Data about Data

Warning: Long, technical post

One of the few remaining icky areas of the Nautilus codebase is the metadata store. Its got some weird inefficient XML file format, the code is pretty nasty and its the data is not accessible to other apps. Its been on my list of things to replace for quite some time, and yesterday I finally got rid of it.

The new system is actually pretty cool, both in the API to access is how it works internally. So, I’m gonna spend a few bits on explaining how it works.

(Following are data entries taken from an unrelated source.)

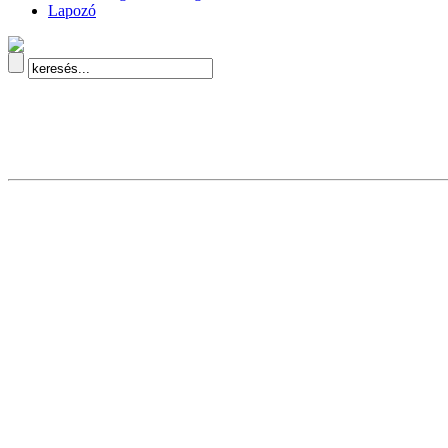
Lapozó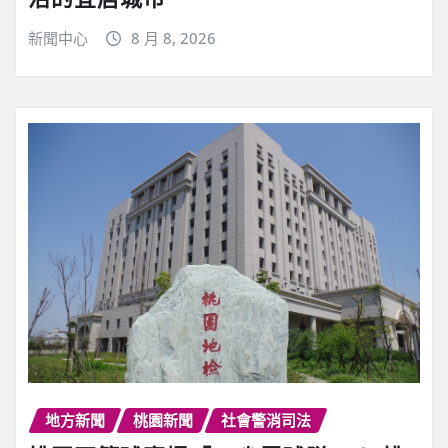
新聞中心
8 月 8, 2026
地方新聞
桃園新聞
社會警消司法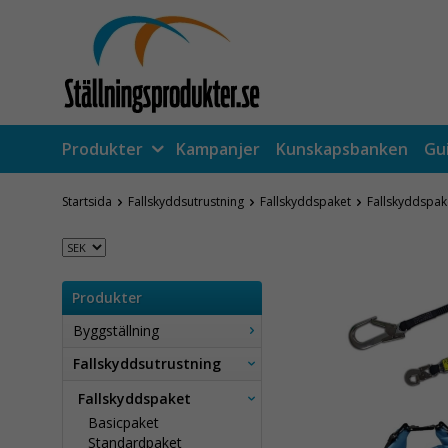
Produkter
Kampanjer
Kunskapsbanken
Gu
Startsida
Fallskyddsutrustning
Fallskyddspaket
Fallskyddspak
Produkter
Byggställning
Fallskyddsutrustning
Fallskyddspaket
Basicpaket
Standardpaket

Lets start with the requirements and then we can see how to fulfil these. We want:

  • A generic per-file key-value store with string and string list values. (String lists are required by Nautilus for e.g. emblems)
  • All apps should be able to access the store for both writing and reading.
  • Access, in particular read access, needs to be very efficient, even when used in typical I/O fashion (lots of small calls intermixed with other file I/O). Getting the metadata for a file should not be significantly more expensive than a stat syscall.
  • Removable media should be handled in a “sane” way, even if multiple volumes may be mounted in the same place.
  • We don’t require transactional semantics for the database (i.e. no need to guarantee that a returned metadata set is written to stable storage). What we want is something I call “desktop transaction semantics”.
    By this I means that in case of a crash, its fine to lose what you changed in the recent history. However, things that were written a long time ago (even if recently overwritten) should not get lost. You either get the “old” value or the “new” value, but you never ever get neither or a broken database.
  • Homedirs on NFS should work, without risking database corruption if two logins with the same homedir write concurrently. It is fine if doing so may lose some of these writes, as long as the database is not corrupted. (NFS is still used in a lot of places like universities and enterprise corporations.)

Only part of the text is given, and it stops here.